Earnity’s Domenic Carosa and What Stablecoin Is
Earnity’s Dan Schatt and Domenic Carosa want to spread the importance of these stablecoins. Their ability to assist with transfers is notable, but traders benefit significantly from them because they provide stability and an opportunity to hedge their wealth.
A stablecoin is a cryptocurrency that aims to provide price stability backed by a reserve asset. Stablecoins gained popularity as they attempt to deliver the best of both worlds—the instant processing and security or privacy of cryptocurrency payments, as well as the volatility-free stable valuations of fiat currencies.
Although Bitcoin is the most popular cryptocurrency, its valuations are highly volatile. Even its intraday price swings can be wild; it is common to see the cryptocurrency move more than 10% in either direction in a matter of hours.
Because of this type of short-term volatility, Bitcoin and other popular cryptocurrencies are unsuitable for everyday use by the public. A currency, in essence, should serve as a medium of monetary exchange and a means of storing financial value, and its value should be relatively stable over longer time horizons. Users will be hesitant to adopt it if they are unsure about tomorrow’s purchasing power.
There is some appeal to fiat currencies, backed by the full faith and credit of the government that issued them. In addition, Fiat currencies benefit from price stability. However, it implies central banks control many fiat currencies. Stablecoins are tools in bridging the gap between cryptocurrency and fiat currency. Dan Schatt and Domenic Carosa, the co-founders of DeFi firm Earnity, want to show how stable coins help Defi adoption.

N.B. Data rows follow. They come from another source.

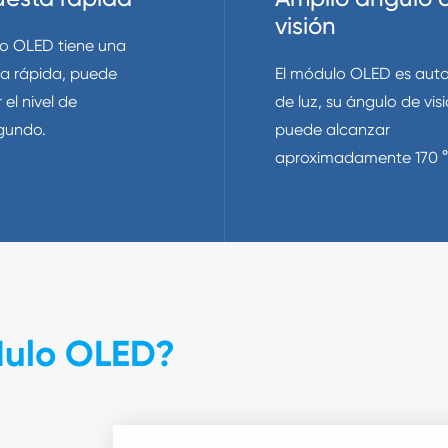
visión
lo OLED tiene una
ta rápida, puede
El módulo OLED es aut
 el nivel de
de luz, su ángulo de vis
gundo.
puede alcanzar
aproximadamente 170 °
dulo OLED?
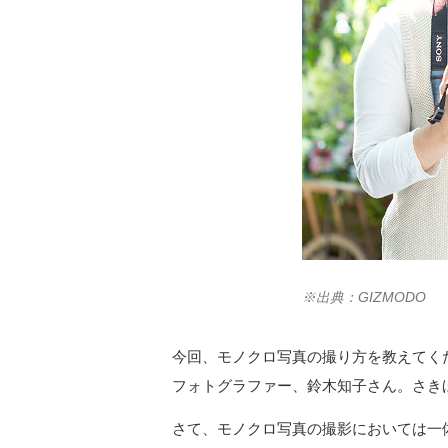
※出典：GIZMODO
今回、モノクロ写真の撮り方を教えてく
フォトグラファー、鈴木知子さん。さき
さて、モノクロ写真の撮影においては一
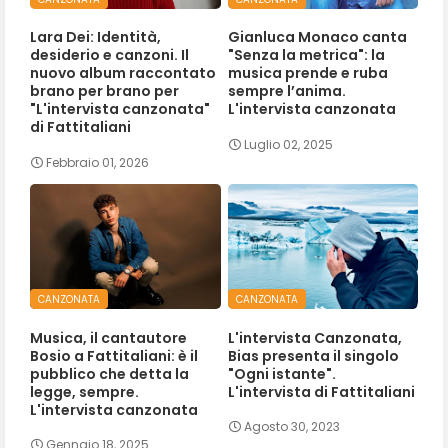
Lara Dei: Identità,
Gianluca Monaco canta
desiderio e canzoni. Il
"Senza la metrica": la
nuovo album raccontato
musica prende e ruba
brano per brano per
sempre l’anima.
"L'intervista canzonata"
L'intervista canzonata
di Fattitaliani
Luglio 02, 2025
Febbraio 01, 2026
CANZONATA
CANZONATA
Musica, il cantautore
L'intervista Canzonata,
Bosio a Fattitaliani: è il
Bias presenta il singolo
pubblico che detta la
"Ogni istante".
legge, sempre.
L'intervista di Fattitaliani
L'intervista canzonata
Agosto 30, 2023
Gennaio 18, 2025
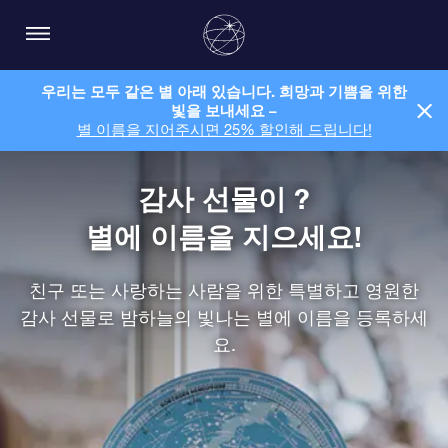
우리는 모두 같은 별 아래 있습니다. 희망과 기쁨을 위한
빛을 보내세요 –
별 이름을 지어주시면 25% 할인해 드립니다!
감사 선물이 ?
별에 이름을 지으세요!
친구 또는 사랑하는 사람을 위한 특별하고 영원한
감사 선물로 밤하늘의 빛나는 별에 이름을 등록하세
요.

This article made three critical examples of stable coins:
Stablecoins with Fiat Collateral
Fiat-collateralized stablecoins keep a currency reserve as collateral to issue many crypto coins. Other forms of collateral can include precious metals such as gold or silver and commodities such as oil, but most fiat-collateralized stablecoins today use dollar reserves.

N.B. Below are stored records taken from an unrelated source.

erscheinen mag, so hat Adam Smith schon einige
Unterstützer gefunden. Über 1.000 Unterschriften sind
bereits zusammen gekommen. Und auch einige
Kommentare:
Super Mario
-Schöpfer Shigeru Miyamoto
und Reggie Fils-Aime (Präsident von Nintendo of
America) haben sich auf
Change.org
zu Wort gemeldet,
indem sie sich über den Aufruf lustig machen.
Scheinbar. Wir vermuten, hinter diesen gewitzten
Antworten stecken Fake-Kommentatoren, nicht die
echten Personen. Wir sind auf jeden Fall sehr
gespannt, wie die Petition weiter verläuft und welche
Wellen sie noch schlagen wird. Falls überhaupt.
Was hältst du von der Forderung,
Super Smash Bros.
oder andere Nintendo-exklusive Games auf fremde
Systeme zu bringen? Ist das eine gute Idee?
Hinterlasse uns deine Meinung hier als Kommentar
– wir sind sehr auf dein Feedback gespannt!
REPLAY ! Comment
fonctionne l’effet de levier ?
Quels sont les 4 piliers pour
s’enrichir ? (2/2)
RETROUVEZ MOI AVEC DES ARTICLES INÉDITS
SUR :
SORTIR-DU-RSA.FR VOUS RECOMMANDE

Stablecoins with Crypto-Collateral
Stablecoins that are crypto-collateralized, backed by other cryptocurrencies. Because the reserve cryptocurrency may be volatile, systems keep a more significant number as a reserve for issuing a smaller number of stablecoins.
Stablecoins That Aren’t Collateralized (Algorithmic)
non-collateralized stablecoins do not use reserves but include a working mechanism to maintain a stable price. For example, the dollar-pegged basecoin employs a consensus mechanism to increase or decrease token supply based on demand.
Such actions are analogous to central banks printing banknotes to maintain currency valuations. However, it is possible to achieve this by implementing a smart contract on a decentralized platform that can run autonomously.